Baseline (A) axial and (B) coronal contrast-enhanced CT images demonstrate (A) a 6.9×5.3 cm liver mass involving segments I, II, and IV, and (B) a 5.6 cm sternal metastasis (arrow). Note the sternal metastasis does not extend to the level of the right 3rd rib (arrowhead). Extended left hepatectomy and resection of the sternal metastasis was performed. (C, D) Seven weeks later, contrast-enhanced CT images show a new metastasis in the remnant liver (arrow), and a new 2 cm recurrence (arrowheads) involving the sternum adjacent to the right 3rd rib. (E) Three months later, there is a new 2.2 cm metastasis (arrow) involving the right inferior pubic ramus.

FGFR Pathway

Patients with FGFR pathway GAs appeared to have a relatively indolent prognosis in our series. FGFR Pathway GAs included mutations, fusion genes and ligand amplifications. Three patients in this subgroup had PFS>60 weeks with first line chemotherapy. These patients had FGFR2 mutation, FGFR2-PARK2 fusion and FGF19 amplification, respectively. Given the favorable prognosis of these cases, one patient with sustained response to systemic chemotherapy lasting for >2 years, received orthotopic liver transplantation with curative intent. In contrast, one patient with concomitant FGFR2-NOL4 fusion had a rapidly progressive course; this patient also had co-existing BAP1 mutation.

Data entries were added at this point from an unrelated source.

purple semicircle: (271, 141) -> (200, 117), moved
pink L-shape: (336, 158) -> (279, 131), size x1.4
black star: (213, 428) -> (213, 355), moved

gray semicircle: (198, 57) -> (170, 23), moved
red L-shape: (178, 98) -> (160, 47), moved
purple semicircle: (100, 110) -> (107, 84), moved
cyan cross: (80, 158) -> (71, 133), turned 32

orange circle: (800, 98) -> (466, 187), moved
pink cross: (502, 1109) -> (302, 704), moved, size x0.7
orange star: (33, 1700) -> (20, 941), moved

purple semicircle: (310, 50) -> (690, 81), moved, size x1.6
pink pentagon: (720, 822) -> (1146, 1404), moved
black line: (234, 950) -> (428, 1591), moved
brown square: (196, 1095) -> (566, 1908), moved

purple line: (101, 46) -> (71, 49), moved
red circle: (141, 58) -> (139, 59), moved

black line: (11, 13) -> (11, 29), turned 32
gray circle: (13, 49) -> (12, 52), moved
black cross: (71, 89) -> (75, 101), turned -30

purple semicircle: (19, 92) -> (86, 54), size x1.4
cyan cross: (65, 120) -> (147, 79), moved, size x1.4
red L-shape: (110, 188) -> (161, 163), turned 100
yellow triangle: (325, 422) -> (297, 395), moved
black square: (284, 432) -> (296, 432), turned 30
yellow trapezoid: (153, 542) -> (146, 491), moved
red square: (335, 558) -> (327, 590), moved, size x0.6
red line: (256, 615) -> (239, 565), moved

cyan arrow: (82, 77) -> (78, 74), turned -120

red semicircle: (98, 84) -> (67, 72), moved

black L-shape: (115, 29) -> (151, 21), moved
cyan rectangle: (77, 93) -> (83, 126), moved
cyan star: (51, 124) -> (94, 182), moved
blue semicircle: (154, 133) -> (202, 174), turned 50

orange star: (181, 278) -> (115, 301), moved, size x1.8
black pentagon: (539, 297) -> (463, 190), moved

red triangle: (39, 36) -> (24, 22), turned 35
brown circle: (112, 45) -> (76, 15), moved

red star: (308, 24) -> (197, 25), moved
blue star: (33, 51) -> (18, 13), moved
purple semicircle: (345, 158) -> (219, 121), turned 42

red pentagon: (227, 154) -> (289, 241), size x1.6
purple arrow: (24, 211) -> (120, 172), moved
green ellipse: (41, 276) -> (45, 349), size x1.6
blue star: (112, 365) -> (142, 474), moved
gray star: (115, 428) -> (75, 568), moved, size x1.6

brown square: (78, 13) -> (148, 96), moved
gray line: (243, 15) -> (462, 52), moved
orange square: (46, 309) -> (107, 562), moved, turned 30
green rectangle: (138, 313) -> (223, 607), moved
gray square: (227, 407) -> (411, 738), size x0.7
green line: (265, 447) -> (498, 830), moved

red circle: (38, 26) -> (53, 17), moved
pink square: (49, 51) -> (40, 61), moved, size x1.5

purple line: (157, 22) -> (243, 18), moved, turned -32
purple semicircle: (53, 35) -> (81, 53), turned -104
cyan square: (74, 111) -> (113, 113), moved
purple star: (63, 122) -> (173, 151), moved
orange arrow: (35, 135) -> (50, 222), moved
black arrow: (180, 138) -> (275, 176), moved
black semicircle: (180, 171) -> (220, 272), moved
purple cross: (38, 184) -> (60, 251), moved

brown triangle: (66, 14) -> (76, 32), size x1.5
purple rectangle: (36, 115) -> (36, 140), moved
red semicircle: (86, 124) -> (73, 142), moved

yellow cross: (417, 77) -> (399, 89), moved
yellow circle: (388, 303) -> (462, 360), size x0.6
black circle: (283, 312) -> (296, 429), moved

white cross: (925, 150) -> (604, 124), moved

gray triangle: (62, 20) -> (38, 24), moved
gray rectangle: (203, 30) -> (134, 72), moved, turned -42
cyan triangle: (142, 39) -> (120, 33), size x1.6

Response to Targeted Therapy

Based on their mutational profiles, patients were referred to appropriate clinical trials. Twelve patients were enrolled in phase I or II clinical trials. Clinical outcome from targeted therapy is illustrated below: Sustained stable disease was observed in 7 cases with KRAS wt on erlotinib. Two cases with sustained stable disease are illustrated in Fig. 9. One patient with KRAS mutation was enrolled on a clinical trial with pazopanib + trametinib and experienced stable disease after prior progression on first-line chemotherapy as illustrated in Fig. 10. Two patients with BRAF mutation were referred for a trial with BRAF inhibitor; both experienced partial responses. One of these cases with a metabolic response on FDG-PET Scan is illustrated in Fig. 11; this patient continues on therapy for 5+ months at this time. Another patient with c-met mutation was enrolled on an expansion cohort with a c-met inhibitor and experienced a metabolic response as illustrated in Fig. 12. In case of her2/neu mutations, no response was observed in two cases treated with trastuzumab and lapatinib, respectively.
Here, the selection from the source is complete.